A Delhi Herald of Arms Extraordinary and an Assistant Herald (Brigadier-General William Peyton and Captain the Honorary Malik Mohammed Umar Hayat Khan) were appointed for the 1911 Delhi Durbar. However their duties were ceremonial rather than heraldic.
An outstanding tiara belonging to the Queen was called the Delhi Darbar Tiara. The necklace was presented to Queen Mary by the Maharani of Patiala on behalf of the Ladies of India to mark the first visit of a British Queen-Empress to India. At the Queen's suggestion, it was designed to match her other emerald jewellery created for the Delhi Durbar.
26,800 Delhi Durbar of 1911 were awarded mostly to men and officers of the British regiments.
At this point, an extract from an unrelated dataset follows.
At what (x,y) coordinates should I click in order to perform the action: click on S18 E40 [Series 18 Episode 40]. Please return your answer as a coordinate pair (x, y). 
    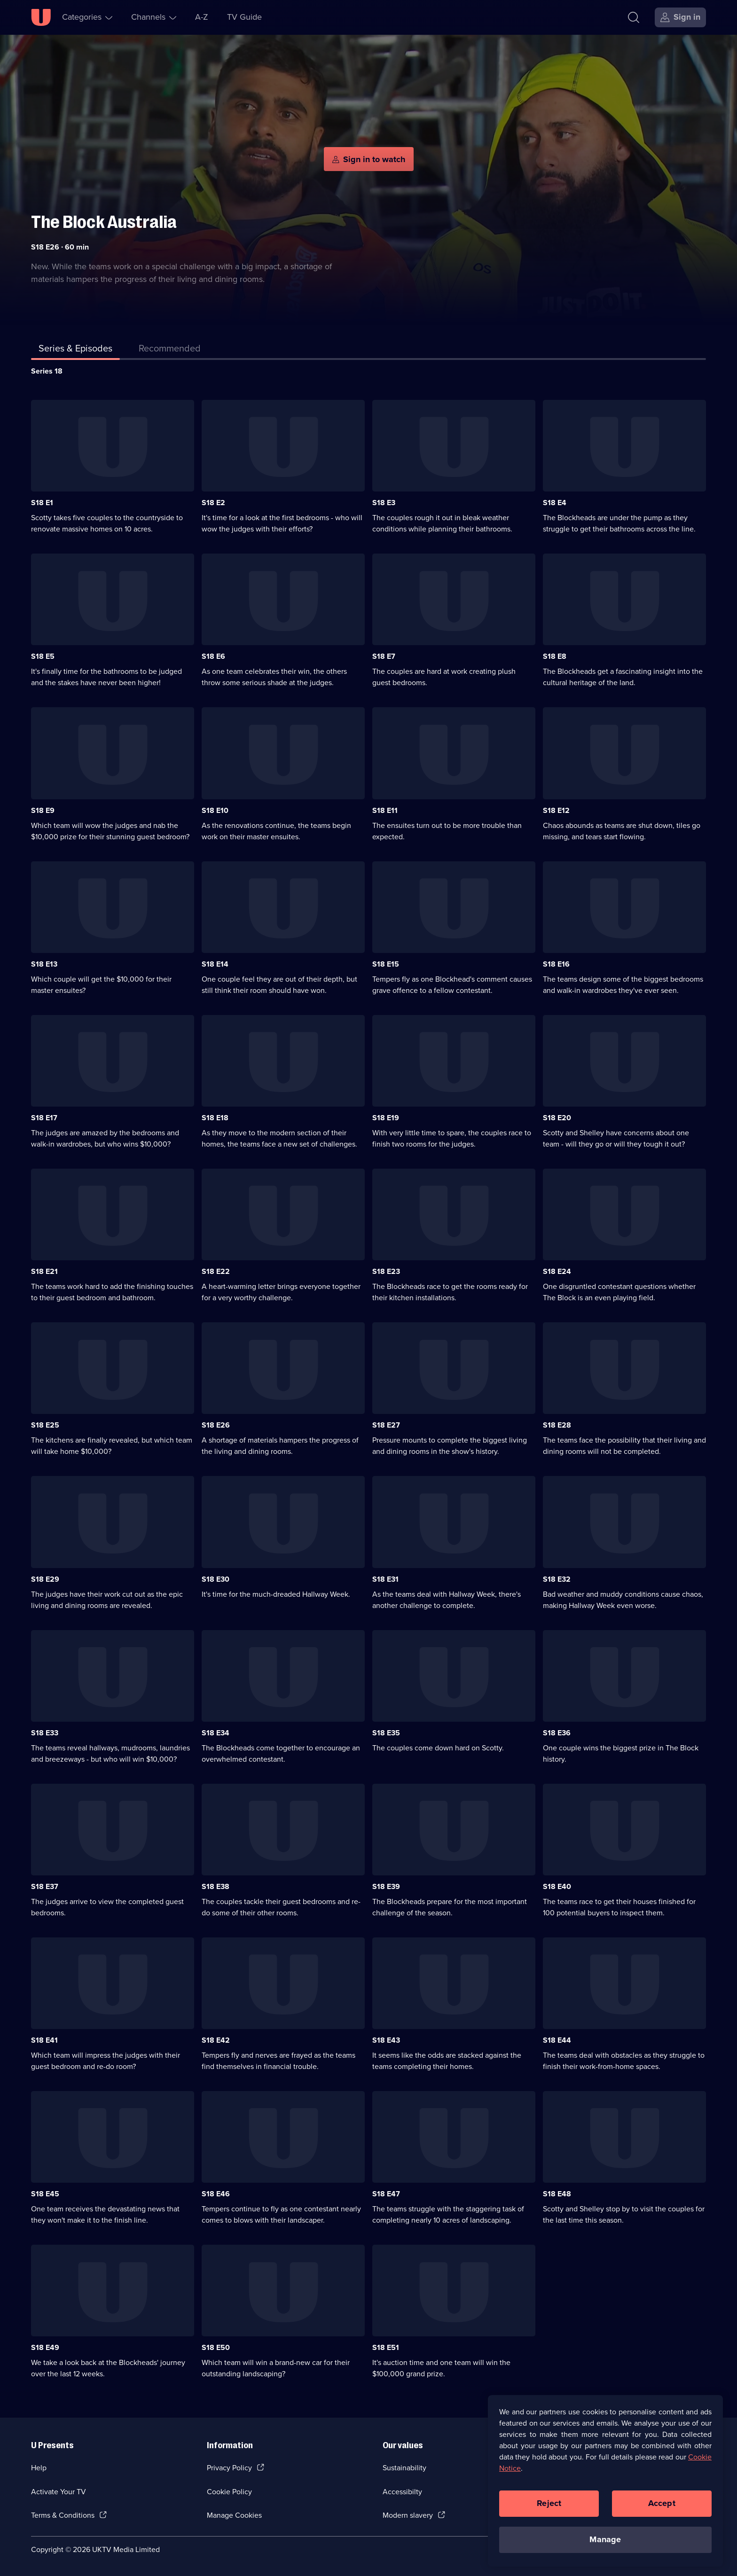
    Looking at the image, I should click on (557, 1886).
A small number were also cast in gold to award Indian princely rulers and the highest-ranking government officers.
From the early months of 1911, Sir John P. Hewett (1854-1941), Lieutenant-Governor of the United Provinces, began the organisation of the Delhi Durbar ceremonies.
On 12th December 1911, King George V (1865-1936) announced the measures of restoration of the Chief Commissionership of Assam, creation of a new Lieutenant Governorship of Bihar and Orissa, establishment of a Bengal Presidency with its own legislative council, creation of a capital district at Delhi to which the Government of India would move from Calcutta.
As Durbar boons, or concessions, Lord Hardinge, announced a grant of Rs.50,000 for Indian education, a half-month's pay for civilian and military employees, extension of widow's pensions, land grants for long-service soldiers, release of selected prisoners and extension to Indian soldiers the eligibility to win certain honours and awards, i.e. the Victoria Cross (a British military decoration for gallantry).
The ceremony of the State Investiture of awards, took on some liveliness, when a nearby tent caught fire and threatened to burn the entire Durbar cantonment.
On December 15, 1911 King George V laid the foundation stones for the new capital city of New Delhi.